Patch to add unicode support to trunk

giampaolo commented 10 years ago

From darren.w...@gmail.com on January 10, 2012 17:42:05

Hey guys - we've forked the code and ported the unicode support from the py3k 
branch over to it. I've rebased against trunk today and you can find our code 
here: https://github.com/iwebhosting/pyftpdlib/ Purpose of code changes on this 
branch: To add utf-8 support to trunk/python 2.x When reviewing my code 
changes, please focus on: We have one failing test that I'm not sure what to do 
with - test_oob_abor. 

One of these two tests may be incorrect. The Python 2 version sends 0xf4 0xff 
but the Python 3 version sends 0xc3 0xb4 0xc3 0xb4 - according to 
http://support.microsoft.com/kb/231866 it looks like it *should* be 0xff 0xf4 
(the *reverse* of the python 2 test) - which version should we attempt to get 
the code to pass?

Here's the 3k test: 
https://code.google.com/p/pyftpdlib/source/browse/branches/trunk-3k/test/test_ftpd.py#1563
 Also I've omitted test_wrong_encoding: 
https://code.google.com/p/pyftpdlib/source/browse/branches/trunk-3k/test/test_ftpd.py#2277
 It wasn't raising a UnicodeDecodeError because all of the bytes sent fit into 
utf-8. After the review, I'll merge this branch into: /trunk

Original issue: http://code.google.com/p/pyftpdlib/issues/detail?id=198

giampaolo commented 10 years ago

From g.rodola on January 10, 2012 09:44:02

Oh! This is interesting.
I took a quick look at what you've done.
Starting from py3k branch was a good idea but it shouldn't be imported into 
trunk as-is as it uses some statements which will work on python >= 2.6 only 
and we need to support python 2.4.
I mean this:

return b''.join(buffer)
self.set_terminator(b"\r\n")
...

Basically all the b'' occurrences must be replaced with ''.
Also, any other reference which refers to the python 3.x porting must be 
removed. Example:

str(line, 'utf8')

Other than that and your failing test issue, how's the status of this?
Have you tried it in production? 
With what encodings?

Basically, if you successfully manage to add UTF8 support in your branch and 
enrich the test suite to prove it works and doesn't break the current 
bytes-based implementation, the next step would consist in producing a patch 
from your branch and apply it to main pyftpdlib trunk.
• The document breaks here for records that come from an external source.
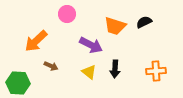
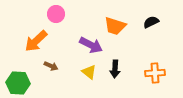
pink circle: moved 11 px left
black semicircle: moved 7 px right
orange cross: moved 1 px left, 2 px down
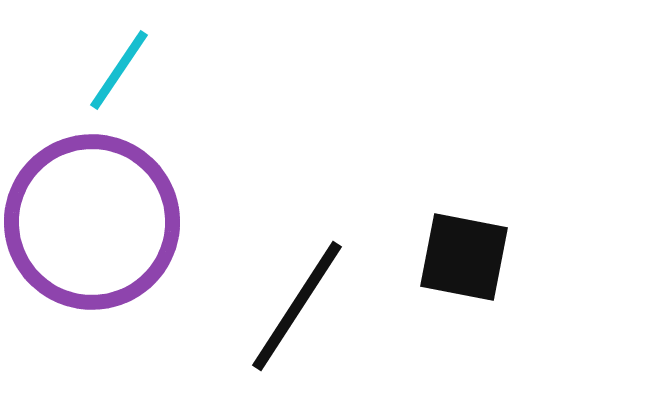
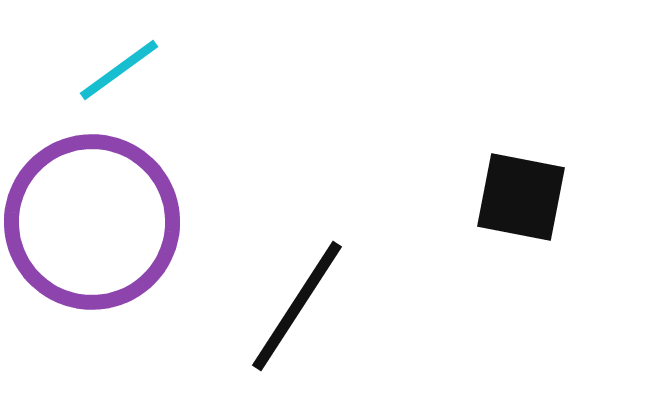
cyan line: rotated 20 degrees clockwise
black square: moved 57 px right, 60 px up
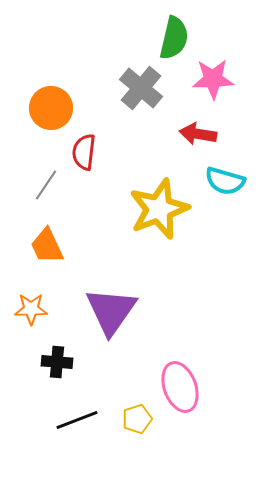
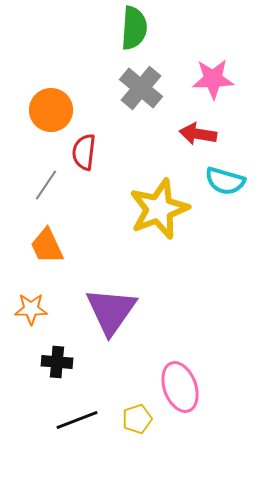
green semicircle: moved 40 px left, 10 px up; rotated 9 degrees counterclockwise
orange circle: moved 2 px down
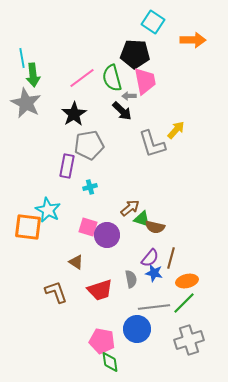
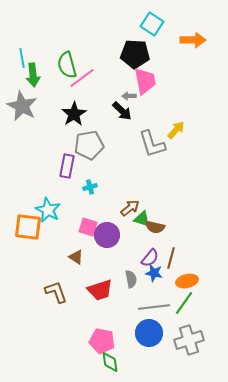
cyan square: moved 1 px left, 2 px down
green semicircle: moved 45 px left, 13 px up
gray star: moved 4 px left, 3 px down
brown triangle: moved 5 px up
green line: rotated 10 degrees counterclockwise
blue circle: moved 12 px right, 4 px down
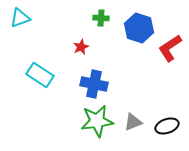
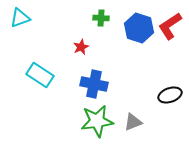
red L-shape: moved 22 px up
black ellipse: moved 3 px right, 31 px up
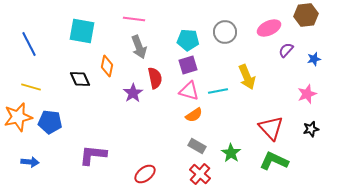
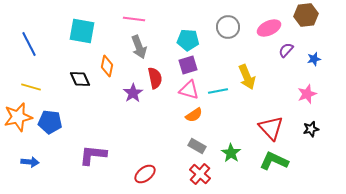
gray circle: moved 3 px right, 5 px up
pink triangle: moved 1 px up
giampaolo commented 10 years ago

From darren.w...@gmail.com on January 10, 2012 09:57:33

Yep, we're using it with a low volume of traffic and its working fine for us 
using utf-8. I wasnt aware of the >=python 2.4 requirement, I'll get that 
sorted and remove those shamelessly copied docstrings :)

There are a couple of tests (MKD and MSLT) but I'll put a few more in there now 
I'm more familiar with how the tests work - thanks for the feedback. We have 
ran through a suite of operations using Cyberduck and Filezilla though, and 
they're fine in those clients at least 
(upload/download/mkdir/list/rename/delete).

giampaolo commented 10 years ago

From darren.w...@gmail.com on January 11, 2012 02:50:42

Ok, I think thats covered what you asked for - tests pass (except for the 
oob_abor) on python 2.4-2.7 (tested on Ubuntu 2.6.38 x64). I've attached a 
patch against trunk - how does that look?

giampaolo commented 10 years ago

From darren.w...@gmail.com on January 11, 2012 02:55:12

Lets try that again :)

Attachment: unicode.patch

giampaolo commented 10 years ago

From g.rodola on January 11, 2012 13:56:54

I'm probably missing something but I extracted the tests from your patch (tests 
only, no changes to ftpserver.py) and they work fine with the current 
bytes-based version.
Tried with filezilla as a client, and I was able to delete:

127.0.0.1:41796 <== DELE ☃ci☃ao
127.0.0.1:41796 ==> 250 File removed.

I'm confused here. Wasn't that supposed to NOT work? =)
And yes, I admit I've never fully understood how to work with unicode in python.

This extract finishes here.